Ryuk raised a hand to its chin and scratched it. "I was the one who wrote the instructions. I wrote them in English, so most people could understand them, and I dropped it here because… I was bored." It shrugged. "This may sound weird, coming from a shinigami, but I just didn't feel… alive. Being a shinigami these days is just so boring," it sighed, raising its hand to its hair in frustration. "We're either sleeping or gambling, you write a few human names in the death note and they laugh at you for working so hard. Killing humans from the shinigami world isn't fun at all." Confirmation of shinigami world, bingo. "And writing shinigami names in the notebook doesn't do anything." It looked at Light with the exact same facial expression it'd been using since it'd arrived, and this time the impression Light got was that of a widening grin. "So I figured it'd be more fun to do it here."
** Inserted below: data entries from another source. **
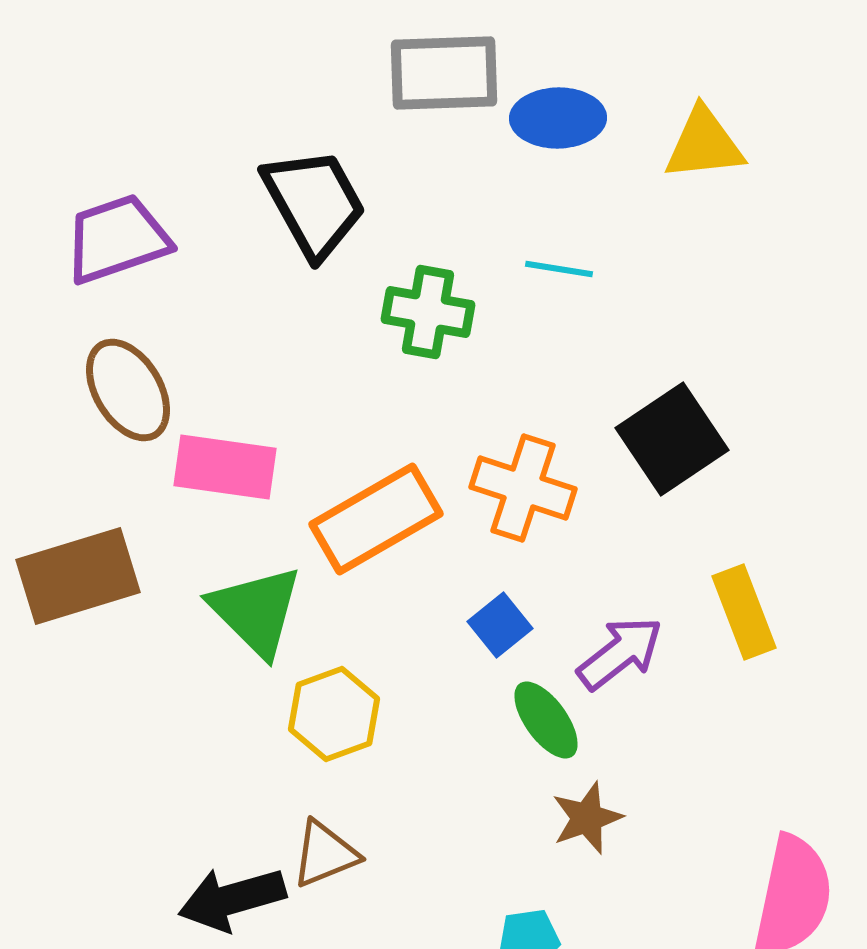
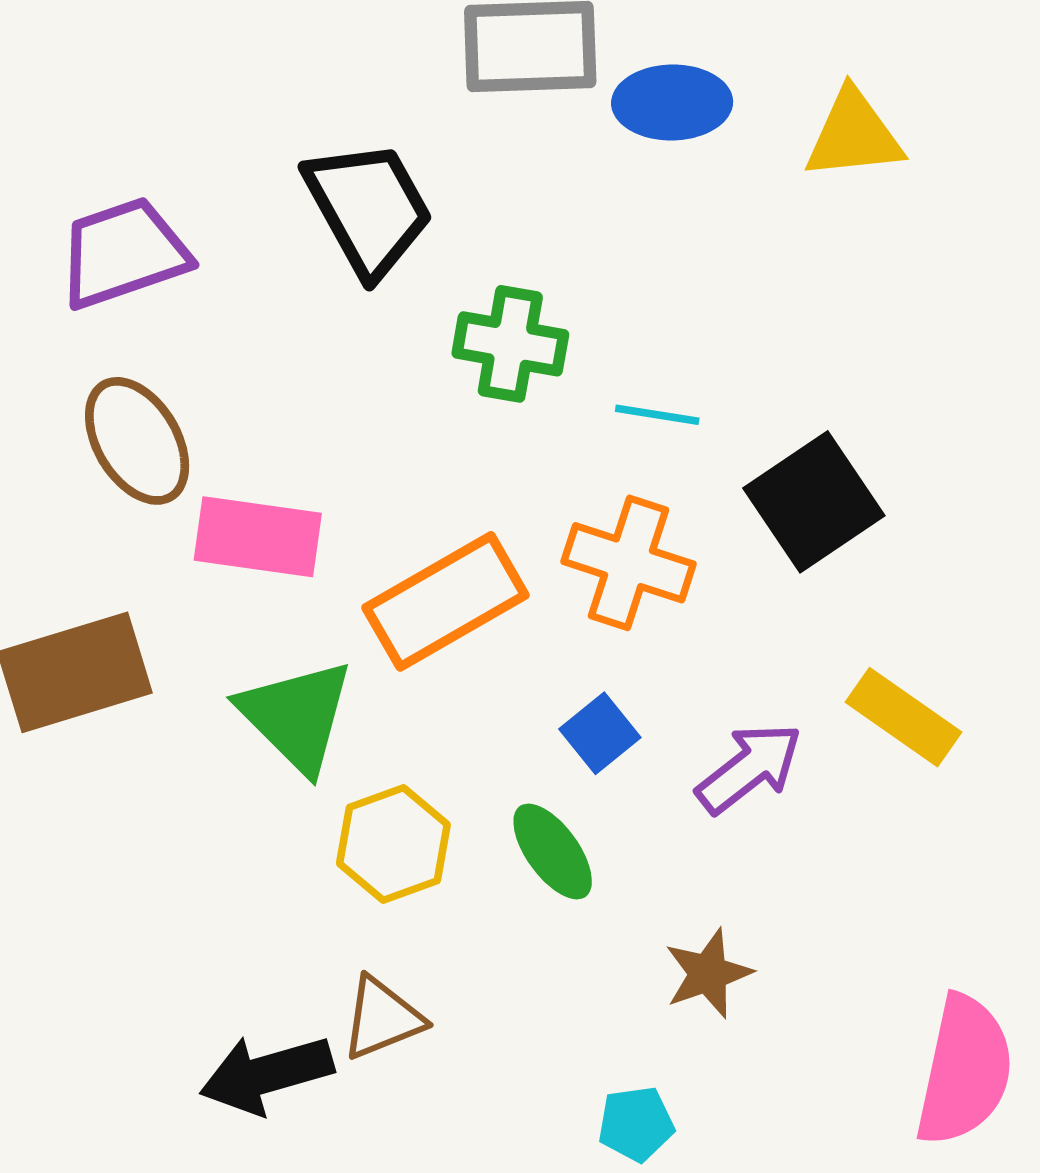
cyan line: (559, 269) -> (657, 415), moved
yellow rectangle: (744, 612) -> (903, 717), turned -34
green ellipse: (546, 720) -> (553, 852), moved

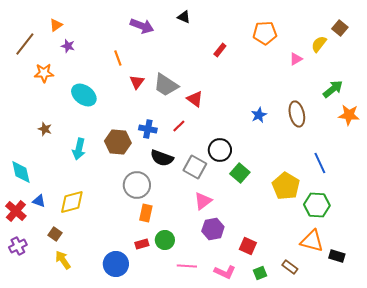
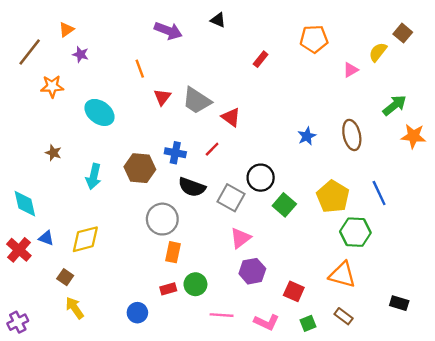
yellow pentagon: (286, 186) -> (333, 197), moved
green hexagon: (317, 205) -> (355, 232), moved
orange triangle: (312, 241) -> (342, 275), moved
purple cross: (18, 246) -> (18, 322), moved
blue circle: (116, 264) -> (137, 313), size x0.7

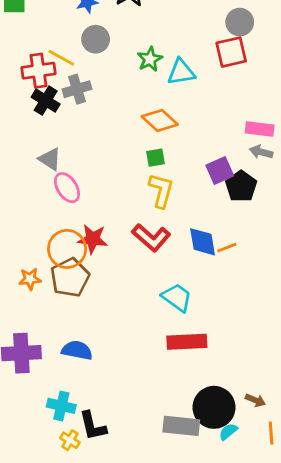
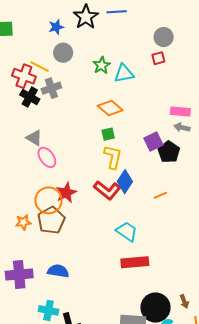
red square: (231, 52) -> (158, 58), size x0.6
red cross: (38, 71) -> (24, 76), turned 30
red star: (93, 239) -> (66, 193), turned -30
blue diamond: (203, 242) -> (125, 182), moved, turned 45
brown arrow: (255, 400) -> (184, 301), turned 48

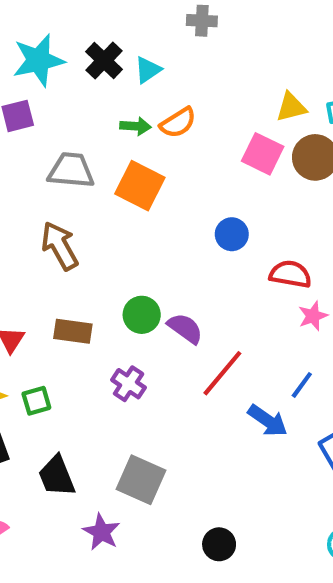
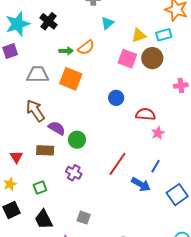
cyan triangle: (148, 70) -> (108, 23), moved
purple semicircle: (185, 328) -> (57, 128), moved
green square: (36, 401) -> (40, 187), moved
gray square: (141, 480) -> (84, 218), size x0.6

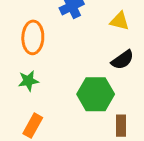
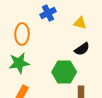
green star: (28, 81) -> (19, 63), size x1.5

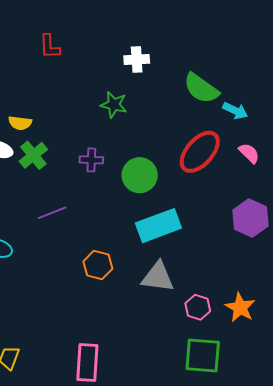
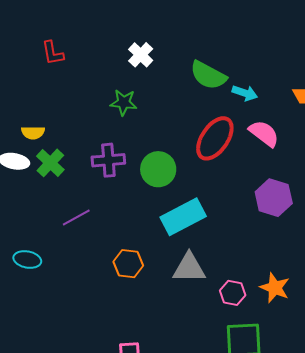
white cross: (137, 60) -> (141, 55), turned -35
pink semicircle: (249, 153) -> (264, 133), size x1.4
purple cross: (91, 160) -> (108, 160), size x1.4

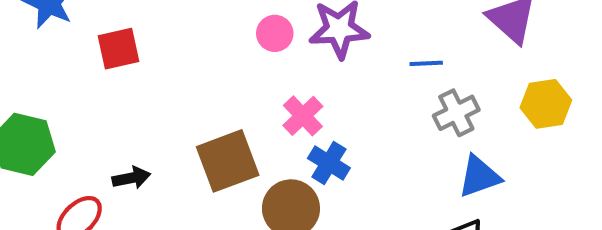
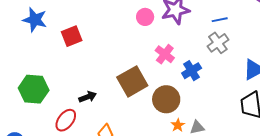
gray cross: (456, 113) -> (218, 43), moved
blue cross: (329, 163) -> (192, 71), moved, turned 36

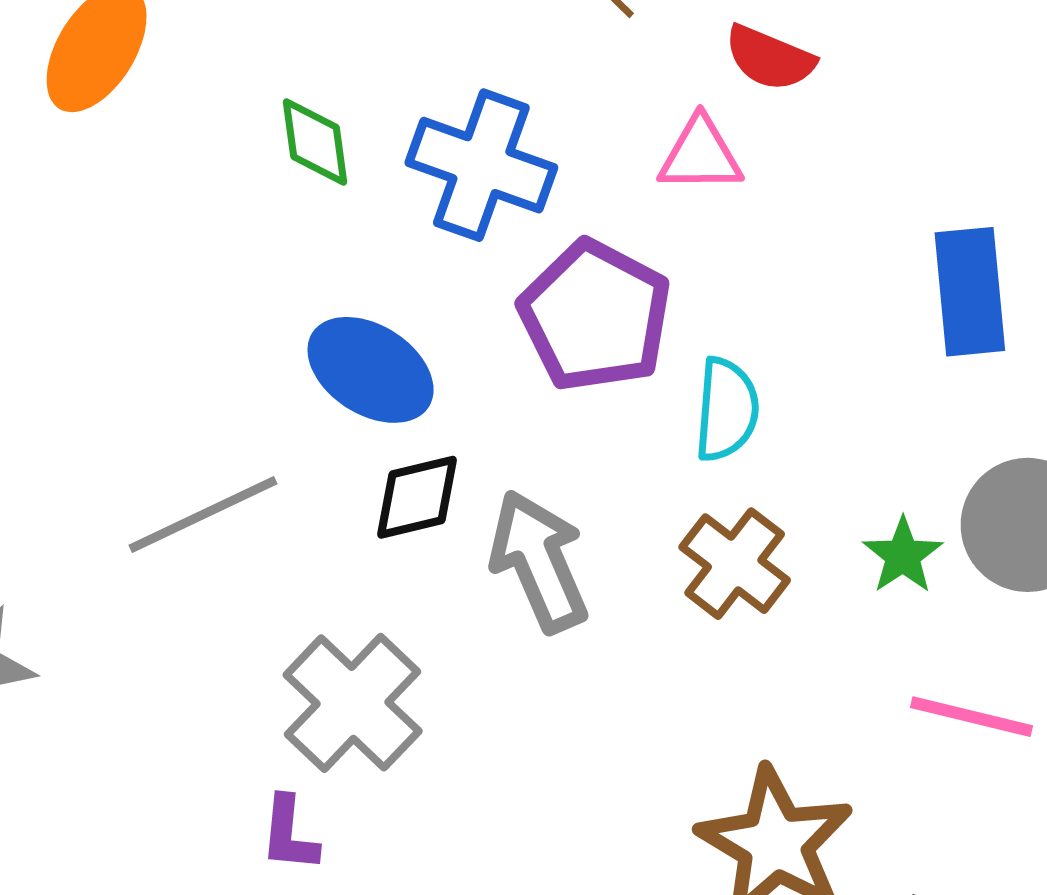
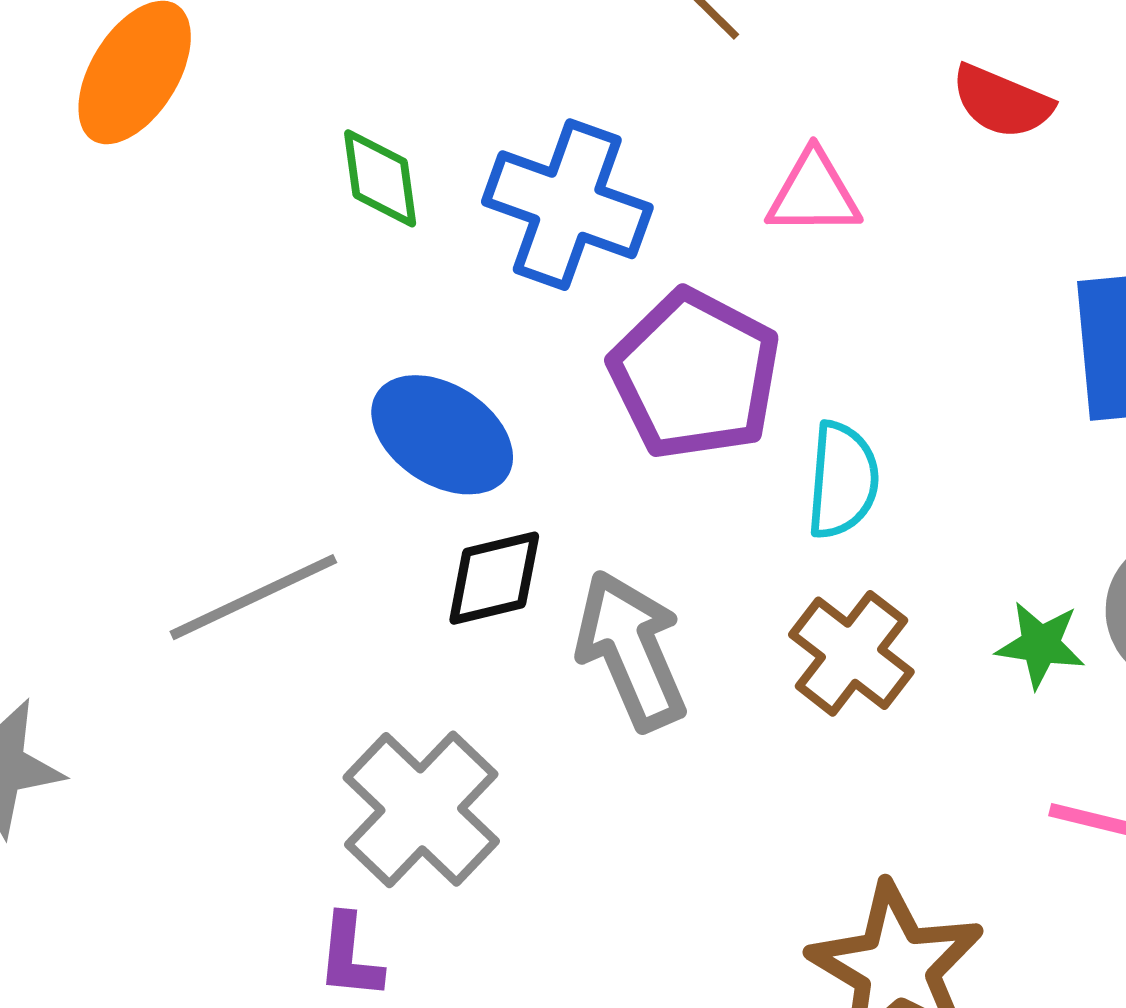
red semicircle: (770, 58) -> (1002, 102), moved
green star: (903, 556) -> (1040, 645), turned -30

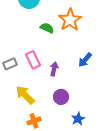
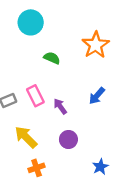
orange star: (70, 20) -> (96, 45), moved
purple arrow: (54, 69) -> (60, 106), turned -48
blue star: (78, 119) -> (100, 167), moved

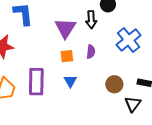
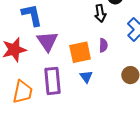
purple triangle: (65, 28) -> (47, 41), moved
orange square: (67, 56) -> (80, 52), size x1.6

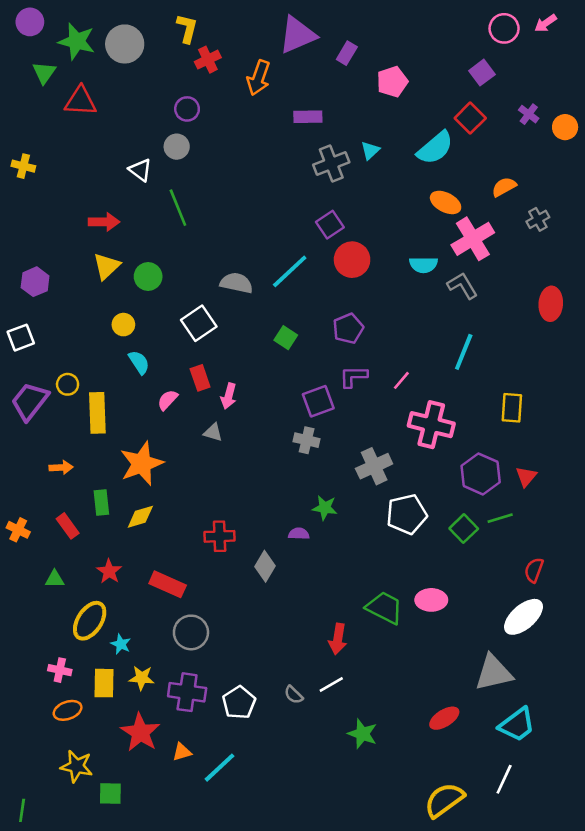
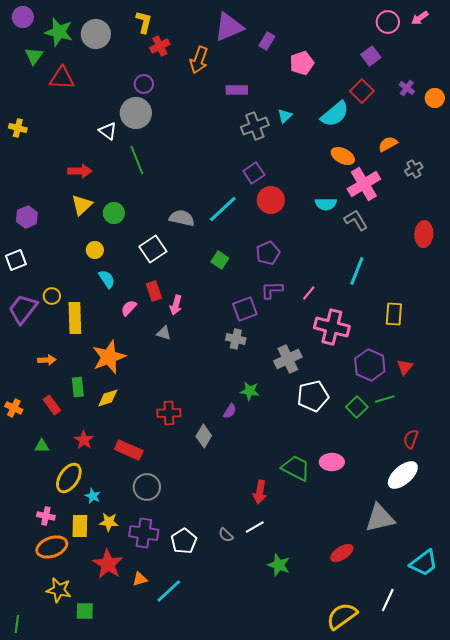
gray circle: (177, 147) -> (136, 113), size x1.6
purple semicircle: (299, 534) -> (230, 411), turned 119
orange ellipse: (68, 710) -> (52, 547), size x1.4
cyan trapezoid: (517, 725) -> (424, 563), moved

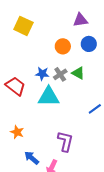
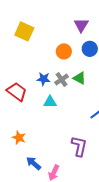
purple triangle: (80, 20) -> (81, 25), turned -49
cyan triangle: (49, 97) -> (50, 102), size x0.6
purple L-shape: (65, 141) -> (79, 146), moved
Multiple shinigami, multiple death notes, check. "Do Shinigami–" Then Light realised what time it was and quickly turned around, picking the first name from the list opened on his computer and writing it on the nondescript notebook he'd left on his desk.

Ryuk, who was floating without moving its wings, peeked over his shoulder. "What's that?" it asked.

Light turned to look at it again, relieved he hadn't missed his window. "It's your notebook. Don't you recognise it?"

The shinigami grabbed it without asking and stared at it, then flipped through a few pages. "What did you do to my notebook?" it screeched, losing its composure in a second.

Light's heart once again leapt to his throat, but he kept his cool as he explained, "Well, I couldn't just go around carrying a black notebook called 'Death Note' with instructions on how to kill people, plus a bunch of names of dead people in it, now, could I? At best people would think I'm a creep or insane, at worst a serial murderer. Plus my father's a police investigator, that would definitely be noteworthy if he found it."

"Ah…" Ryuk said eloquently. "But there's only three names…"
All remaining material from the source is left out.